Labor Day weekend is here. While a long weekend is always appreciated, especially when the forecast is sunny and warm, Labor Day weekend also means we’re coming to the unofficial end of summer. Schools are in session, white pants are no longer welcome, and weekends on the boat are coming to an end. 

Labor Day for my family usually means the last hoorah at the cabin. It’s a weekend filled with boating, food, campfires, and relaxing.  Aside from that, I’ve never really thought much about the actual holiday or its history. Many of my coworkers also aren’t aware of the history of Labor Day. So why do we celebrate Labor Day anyway?

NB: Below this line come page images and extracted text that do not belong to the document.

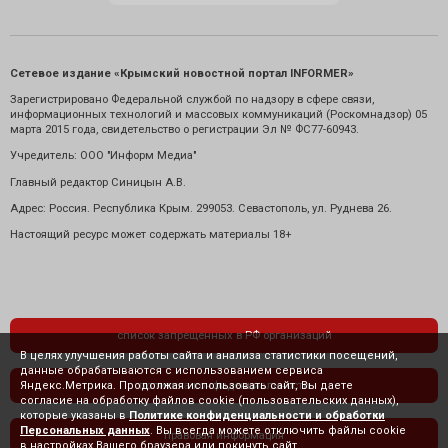
Сетевое издание «Крымский новостной портал INFORMER»
Зарегистрировано Федеральной службой по надзору в сфере связи,
информационных технологий и массовых коммуникаций (Роскомнадзор) 05
марта 2015 года, свидетельство о регистрации Эл № ФС77-60943.
Учредитель: ООО "Информ Медиа"
Главный редактор Синицын А.В.
Адрес: Россия. Республика Крым. 299053. Севастополь, ул. Руднева 26.
Настоящий ресурс может содержать материалы 18+
список запрещенных в РФ организаций
В целях улучшения работы сайта и анализа статистики посещений,
данные обрабатываются с использованием сервиса
Яндекс.Метрика. Продолжая использовать сайт, Вы даете
политика конфиденциальности
согласие на обработку файлов cookie (пользовательских данных),
которые указаны в
Политике конфиденциальности и обработки
Персональных данных
. Вы всегда можете отключить файлы cookie
правовая информация
в настройках Вашего браузера или покинуть сайт.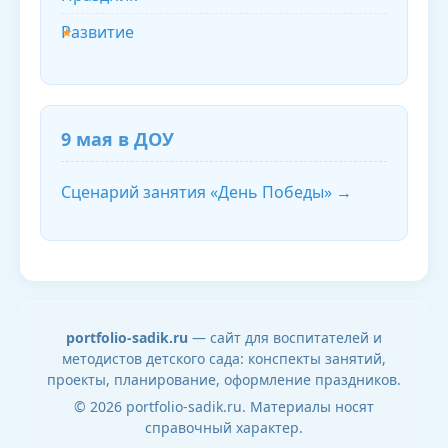
Развитие
9 мая в ДОУ
Сценарий занятия «День Победы» →
portfolio-sadik.ru
— сайт для воспитателей и
методистов детского сада: конспекты занятий,
проекты, планирование, оформление праздников.
© 2026 portfolio-sadik.ru. Материалы носят
справочный характер.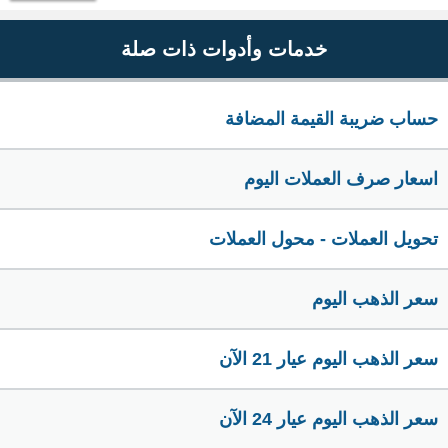
خدمات وأدوات ذات صلة
حساب ضريبة القيمة المضافة
اسعار صرف العملات اليوم
تحويل العملات - محول العملات
سعر الذهب اليوم
سعر الذهب اليوم عيار 21 الآن
سعر الذهب اليوم عيار 24 الآن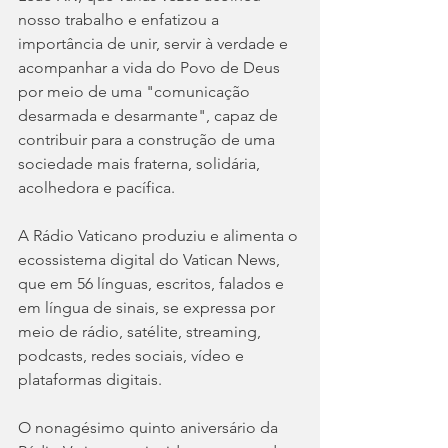
nosso trabalho e enfatizou a 
importância de unir, servir à verdade e 
acompanhar a vida do Povo de Deus 
por meio de uma "comunicação 
desarmada e desarmante", capaz de 
contribuir para a construção de uma 
sociedade mais fraterna, solidária, 
acolhedora e pacífica.
A Rádio Vaticano produziu e alimenta o 
ecossistema digital do Vatican News, 
que em 56 línguas, escritos, falados e 
em língua de sinais, se expressa por 
meio de rádio, satélite, streaming, 
podcasts, redes sociais, vídeo e 
plataformas digitais.
O nonagésimo quinto aniversário da 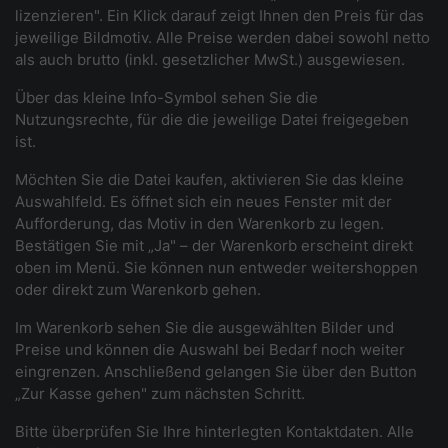
lizenzieren". Ein Klick darauf zeigt Ihnen den Preis für das
jeweilige Bildmotiv. Alle Preise werden dabei sowohl netto
als auch brutto (inkl. gesetzlicher MwSt.) ausgewiesen.
Über das kleine Info-Symbol sehen Sie die
Nutzungsrechte, für die die jeweilige Datei freigegeben
ist.
Möchten Sie die Datei kaufen, aktivieren Sie das kleine
Auswahlfeld. Es öffnet sich ein neues Fenster mit der
Aufforderung, das Motiv in den Warenkorb zu legen.
Bestätigen Sie mit „Ja" – der Warenkorb erscheint direkt
oben im Menü. Sie können nun entweder weitershoppen
oder direkt zum Warenkorb gehen.
Im Warenkorb sehen Sie die ausgewählten Bilder und
Preise und können die Auswahl bei Bedarf noch weiter
eingrenzen. Anschließend gelangen Sie über den Button
„Zur Kasse gehen" zum nächsten Schritt.
Bitte überprüfen Sie Ihre hinterlegten Kontaktdaten. Alle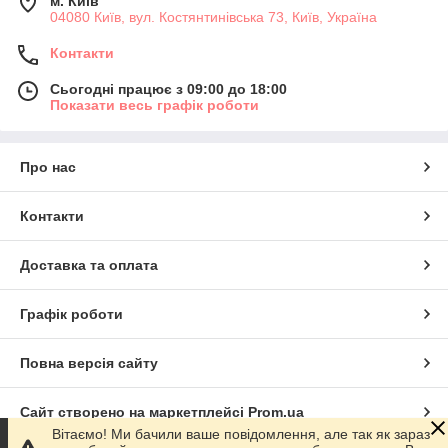
м. Київ
04080 Київ, вул. Костянтинівська 73, Київ, Україна
Контакти
Сьогодні працює з 09:00 до 18:00
Показати весь графік роботи
Про нас
Контакти
Доставка та оплата
Графік роботи
Повна версія сайту
Сайт створено на маркетплейсі
Prom.ua
Вітаємо! Ми бачили ваше повідомлення, але так як зараз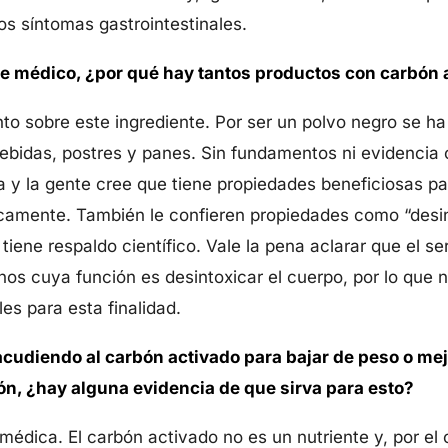
os síntomas gastrointestinales.
te médico, ¿por qué hay tantos productos con carbón 
 sobre este ingrediente. Por ser un polvo negro se ha
bebidas, postres y panes. Sin fundamentos ni evidencia
 y la gente cree que tiene propiedades beneficiosas pa
icamente. También le confieren propiedades como “desin
 tiene respaldo científico. Vale la pena aclarar que el 
nos cuya función es desintoxicar el cuerpo, por lo que 
les para esta finalidad.
cudiendo al carbón activado para bajar de peso o mej
ión, ¿hay alguna evidencia de que sirva para esto?
édica. El carbón activado no es un nutriente y, por el 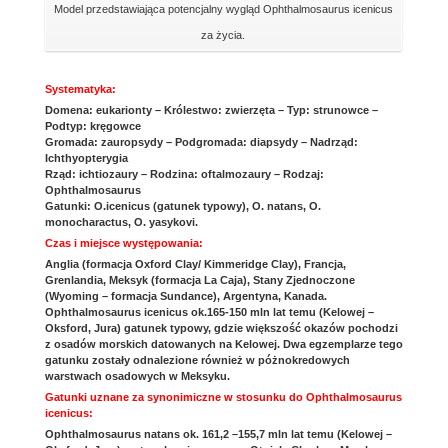
Model przedstawiająca potencjalny wygląd Ophthalmosaurus icenicus
za życia.
Systematyka:
Domena: eukarionty – Królestwo: zwierzęta – Typ: strunowce –
Podtyp: kręgowce
Gromada: zauropsydy – Podgromada: diapsydy – Nadrząd:
Ichthyopterygia
Rząd: ichtiozaury – Rodzina: oftalmozaury – Rodzaj:
Ophthalmosaurus
Gatunki: O.icenicus (gatunek typowy), O. natans, O.
monocharactus, O. yasykovi.
Czas i miejsce występowania:
Anglia (formacja Oxford Clay/ Kimmeridge Clay), Francja,
Grenlandia, Meksyk (formacja La Caja), Stany Zjednoczone
(Wyoming – formacja Sundance), Argentyna, Kanada.
Ophthalmosaurus icenicus ok.165-150 mln lat temu (Kelowej –
Oksford, Jura) gatunek typowy, gdzie większość okazów pochodzi
z osadów morskich datowanych na Kelowej. Dwa egzemplarze tego
gatunku zostały odnalezione również w póżnokredowych
warstwach osadowych w Meksyku.
Gatunki uznane za synonimiczne w stosunku do Ophthalmosaurus
icenicus:
Ophthalmosaurus natans ok. 161,2 –155,7 mln lat temu (Kelowej –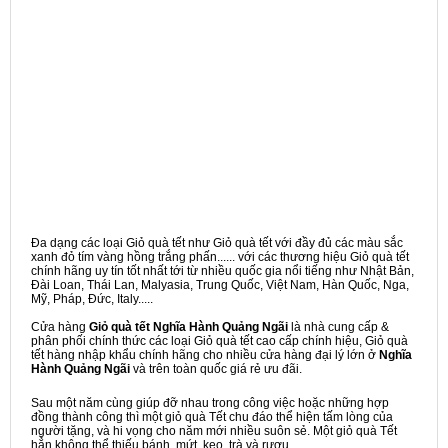
Đa dạng các loại Giỏ quà tết như Giỏ quà tết với đầy đủ các màu sắc
xanh đỏ tím vàng hồng trắng phấn...... với các thương hiệu Giỏ quà tết
chính hãng uy tín tốt nhất tới từ nhiều quốc gia nổi tiếng như Nhật Bản,
Đài Loan, Thái Lan, Malyasia, Trung Quốc, Việt Nam, Hàn Quốc, Nga,
Mỹ, Pháp, Đức, Italy.....
Cửa hàng
Giỏ quà tết Nghĩa Hành Quảng Ngãi
là nhà cung cấp &
phân phối chính thức các loại Giỏ quà tết cao cấp chính hiệu, Giỏ quà
tết hàng nhập khẩu chính hãng cho nhiều cửa hàng đại lý lớn ở
Nghĩa
Hành Quảng Ngãi
và trên toàn quốc giá rẻ ưu đãi.
Sau một năm cùng giúp đỡ nhau trong công việc hoặc những hợp
đồng thành công thì một giỏ quà Tết chu đáo thể hiện tấm lòng của
người tặng, và hi vọng cho năm mới nhiều suôn sẻ. Một giỏ quà Tết
hẳn không thể thiếu bánh, mứt, kẹo, trà và rượu,...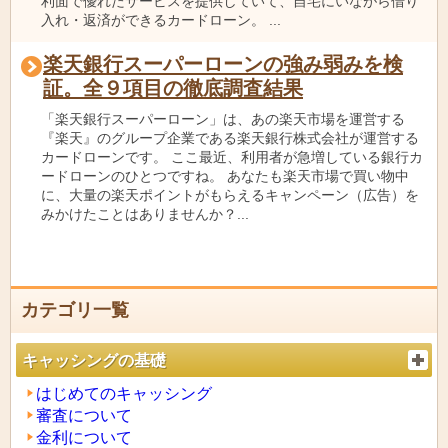
利面で優れたサービスを提供していて、自宅にいながら借り
入れ・返済ができるカードローン。 ...
楽天銀行スーパーローンの強み弱みを検
証。全９項目の徹底調査結果
「楽天銀行スーパーローン」は、あの楽天市場を運営する
『楽天』のグループ企業である楽天銀行株式会社が運営する
カードローンです。 ここ最近、利用者が急増している銀行カ
ードローンのひとつですね。 あなたも楽天市場で買い物中
に、大量の楽天ポイントがもらえるキャンペーン（広告）を
みかけたことはありませんか？...
カテゴリ一覧
キャッシングの基礎
はじめてのキャッシング
審査について
金利について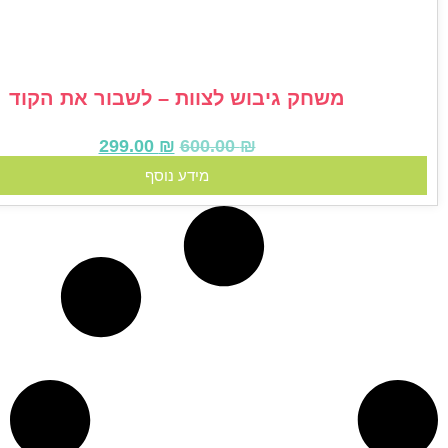
משחק גיבוש לצוות – לשבור את הקוד
299.00
₪
600.00
₪
מידע נוסף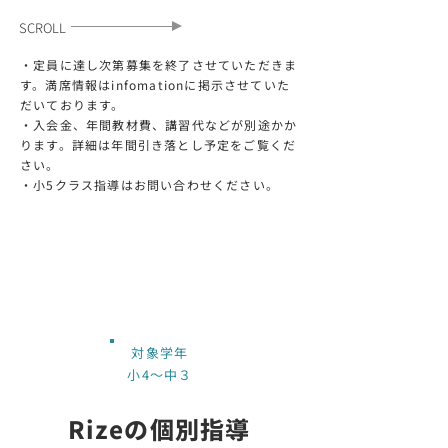
​SCROLL
・定員に達し次第募集を終了させていただきま
す。
満席情報はinfomationに掲示させていた
だいております。
・入会金、年間教材費、講習代などが別途かか
ります。詳細は年間引き落とし予定をご覧くだ
さい。
​・小5クラス指導はお問い合わせください。
対象学年
小4〜中３
​Rizeの個別指導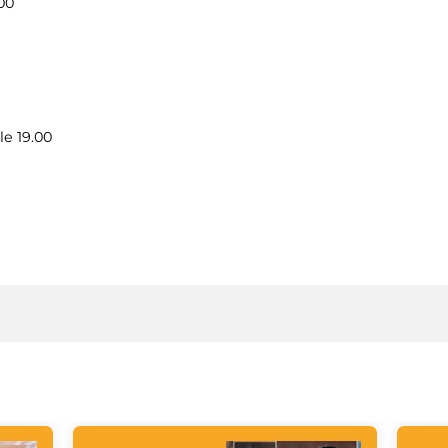
00
le 19.00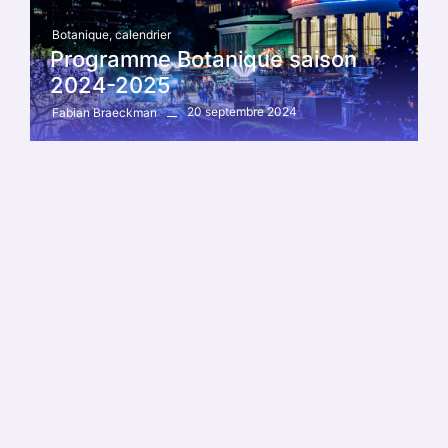
Botanique
,
calendrier
Programme Botanique saison
2024-2025
20 septembre 2024
Fabian Braeckman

Labor Day was a creation of the labor movement and is dedicated to the social and economic achievements of workers.  In many other countries, May Day or International Workers’ Day (May 1st) is the day working people are honored.

In the U.S., the holiday is traced back to a union-organized parade and rally in New York City in 1882. Labor union leaders pushed for a September date as it coincided with a conference of the Knights of Labor, which was one of the largest and most influential unions at that time. It was estimated that nearly 25,000 union members and their families joined the parade and post-party and celebrated the first Labor Day (U.S. Department of Labor). Labor Day became a national holiday in 1894, and there is still a parade in New York City and many other communities to commemorate the holiday.

Labor Day has a long history of both violence and celebration, too much to share in just one blog. But, now you have a few facts to impress your friends and family this weekend. Cheers to the long weekend and to the achievement of workers!